Alguns comentários sobre o que aconteceu hoje:
Primeiro, na verdade, ainda ontem, apesar de ter escrito, quero ressaltar uma questão. O recuo dos golpistas possui vários aspectos – divisão da oposição (tendo setores empresariais que não queriam uma instabilidade econômica derivada de um eventual golpe), fragilidade internacional diante de uma série de apoios vindos ontem para respaldar de que não aceitariam ter um golpe (e alguns intelectuais, de que não aceitariam o desrespeito à democracia e ao Estado Venezuelano), a descoberta do plano pelo setor de inteligência do governo e do exército, mas, principalmente, porque a classe trabalhadora e a juventude, os moradores dos bairros, os “motorizados”, os “chavistas” saíram às ruas para impedir novamente um golpe, como sucedeu em 2002. Em todas as capitais e em muitas cidades, os golpistas tentariam fazer atos em frente das sedes regionais do Conselho Nacional Eleitoral. Os chavistas foram às ruas para impedir isso, e enfrentar os “esquálidos”, dizendo que se eles optarem por esse caminho, de golpe e violência, eles não permitiriam e defenderiam a revolução.

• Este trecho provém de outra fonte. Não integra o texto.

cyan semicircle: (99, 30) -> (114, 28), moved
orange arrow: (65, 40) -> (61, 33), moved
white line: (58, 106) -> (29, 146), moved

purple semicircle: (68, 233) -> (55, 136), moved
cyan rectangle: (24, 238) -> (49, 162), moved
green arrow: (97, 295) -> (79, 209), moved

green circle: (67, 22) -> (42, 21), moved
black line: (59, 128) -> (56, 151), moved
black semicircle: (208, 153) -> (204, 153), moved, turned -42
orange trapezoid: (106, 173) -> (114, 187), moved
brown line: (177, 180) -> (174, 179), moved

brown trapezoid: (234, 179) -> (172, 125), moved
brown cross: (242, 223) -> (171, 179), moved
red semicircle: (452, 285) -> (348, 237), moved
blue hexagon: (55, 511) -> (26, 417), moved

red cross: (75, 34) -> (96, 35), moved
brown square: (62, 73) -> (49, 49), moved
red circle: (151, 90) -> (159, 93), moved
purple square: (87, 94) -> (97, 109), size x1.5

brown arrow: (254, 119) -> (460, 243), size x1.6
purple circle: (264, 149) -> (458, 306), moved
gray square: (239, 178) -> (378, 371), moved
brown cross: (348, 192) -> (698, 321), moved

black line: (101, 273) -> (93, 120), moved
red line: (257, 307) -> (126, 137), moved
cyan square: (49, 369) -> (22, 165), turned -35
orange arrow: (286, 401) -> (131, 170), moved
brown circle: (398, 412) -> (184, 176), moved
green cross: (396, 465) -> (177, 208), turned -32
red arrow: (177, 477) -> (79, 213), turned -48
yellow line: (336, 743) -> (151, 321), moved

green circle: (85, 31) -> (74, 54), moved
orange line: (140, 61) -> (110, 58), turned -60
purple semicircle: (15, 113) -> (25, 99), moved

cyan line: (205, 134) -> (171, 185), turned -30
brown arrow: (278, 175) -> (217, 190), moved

Um aspecto que não tinha dado tanta importância, mas hoje vi muita gente falando é o embate que houve na Assembleia Nacional ontem. Primeiro, só para esclarecer, aqui o poder legislativo é unicameral, ou seja, não há senadores, são todos deputados. O presidente é Diosdado Cabello, que muitos dizem que é o cara com mais poder no chavismo, sendo corrupto e aliado da burguesia. Mas, por outro lado, dizem que é um cara extremamente leal à Chávez, e que sempre enfrentou a direita, pelo menos na oratória, seu maior ofício.
Ontem ele, como presidente da Assembleia Nacional, para cada deputado que pedia para fazer uso da palavra, ele perguntava antes: “Reconhece o Estado Democrático de Direito da Venezuela, e o resultado apresentado pelo Conselho Nacional Eleitoral?”. Se não, ele não autorizava a falar e cortava o microfone. Foram assim como todos da oposição. Se sim, todos os chavistas, ele deixava falar.
Isso foi feito num contexto de ontem, com todos os aspectos que mencionei. O mais interessante é o que ele disse depois que questionado pelo deputado opositor que está nervoso e agressivo, ameaçando, etc., Diosdado respondeu com uma bela síntese: “Olhem, deputados, lembrem que Chávez não está mais aqui entre nós. Chávez era quem podia controlar o povo. Ele era o único que poderia conter qualquer insanidade e loucura. Prestem atenção ao que estou dizendo. Ele não está aqui. Por isso, recomendo à vocês que entendam o que estão provocando. Não temos Chávez. Se vocês fizerem loucuras, terão a resposta na mesma altura, mas sem o Chávez para coordenar isso. Nós não teremos o controle e não podemos nos responsabilizar. É o povo na rua que vai derrubar vocês contra qualquer tentativa de golpe”.
Ou seja, o recado foi dado, e foi dado pelo representante do chavismo mais próximo da burguesia. Ele deixou claro o que estamos salientando, de que ao não ter o Chávez que, justamente por causa de sua autoridade política diante da classe trabalhadora e da juventude, e que, muitas vezes, puxou responsabilidade para a via institucional, individualizou e centralizou os conflitos, agora, sem o Chávez, o governo não teria quem freasse os chavistas nas ruas.
Depois desse claríssimo recado, os deputados opositores se calaram, colocando um rabinho entre as pernas e foram se reunir para avaliar suas atitudes. Em menos de 2 horas, estava Capriles na TV cancelando o ato público que teria hoje.
Esse caso é emblemático para demonstrar muitos aspectos da conjuntura venezuelana.
A preparação é para sexta-feira, onde haverá grande manifestação para acompanhar a posse de Maduro na Assembleia Nacional. Vamos ver…
Amanhã visitarei uma fábrica que acaba de ser ocupada – Azertia, na região leste de Caracas, que é extremamente estratégica, pois é uma gráfica que imprime papel moeda, cheques, cartões de alimentação para todo o governo. Antes, porém, farei duas apresentações sobre a história do Movimento das Fábricas Ocupadas e a luta pela nacionalização sob controle operário para dois grupos de trabalhadores do Ministério de Ciência e Tecnologia.